## BRIEF:
Out of all the lines below, count those with the word "Polygon". Give the number only.
____ TASK DATA
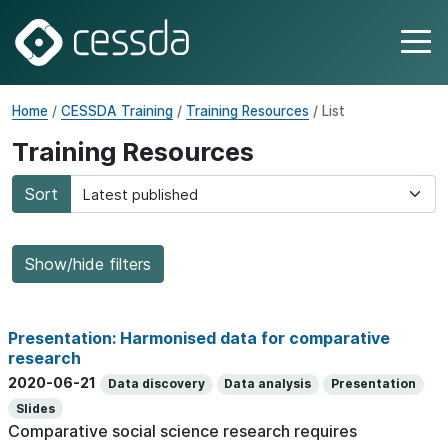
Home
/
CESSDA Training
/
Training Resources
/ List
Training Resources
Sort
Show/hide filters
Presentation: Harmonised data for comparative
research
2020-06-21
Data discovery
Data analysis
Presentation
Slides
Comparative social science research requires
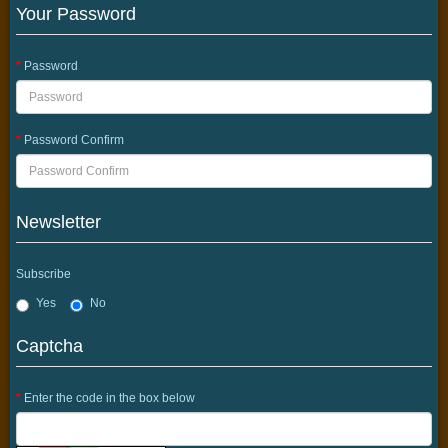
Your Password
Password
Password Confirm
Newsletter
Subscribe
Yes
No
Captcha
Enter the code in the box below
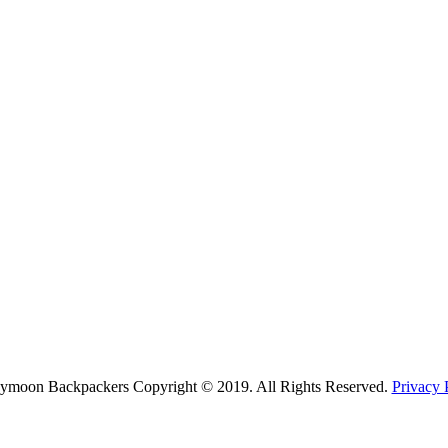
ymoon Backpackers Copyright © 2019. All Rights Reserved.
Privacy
________
____ TASK DATA
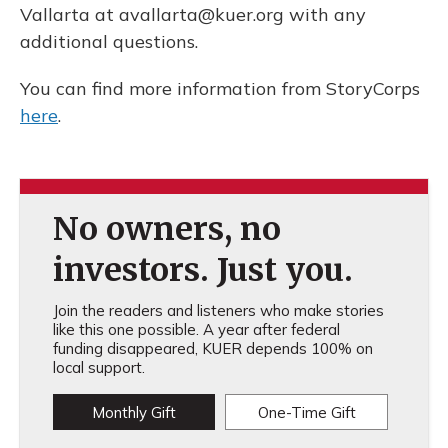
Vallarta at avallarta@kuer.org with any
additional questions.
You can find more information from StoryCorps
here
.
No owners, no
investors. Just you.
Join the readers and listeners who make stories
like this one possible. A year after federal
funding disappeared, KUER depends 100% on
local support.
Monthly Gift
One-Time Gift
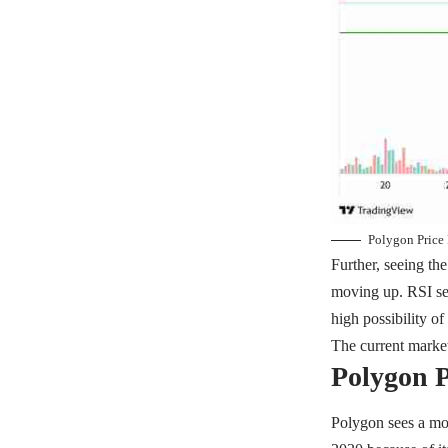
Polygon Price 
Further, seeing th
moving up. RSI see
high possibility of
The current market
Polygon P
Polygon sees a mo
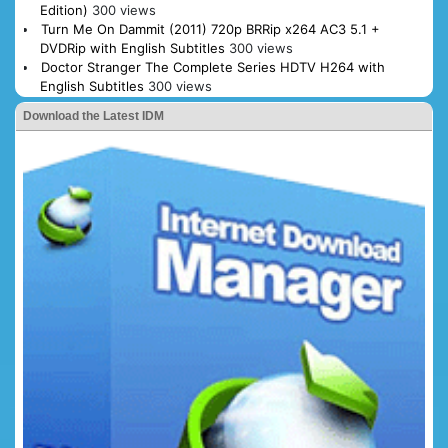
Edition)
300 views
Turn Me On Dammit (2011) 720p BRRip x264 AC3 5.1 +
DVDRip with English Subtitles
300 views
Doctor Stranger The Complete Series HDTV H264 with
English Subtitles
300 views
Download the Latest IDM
________
____ TASK DATA
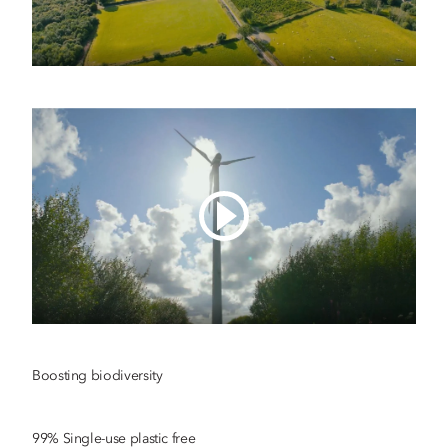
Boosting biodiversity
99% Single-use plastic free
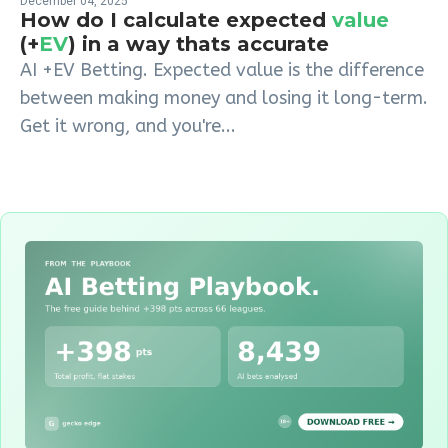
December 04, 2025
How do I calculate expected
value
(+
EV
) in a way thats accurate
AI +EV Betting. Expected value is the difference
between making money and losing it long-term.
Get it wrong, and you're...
________
## RESULT FOR THIS TASK:
3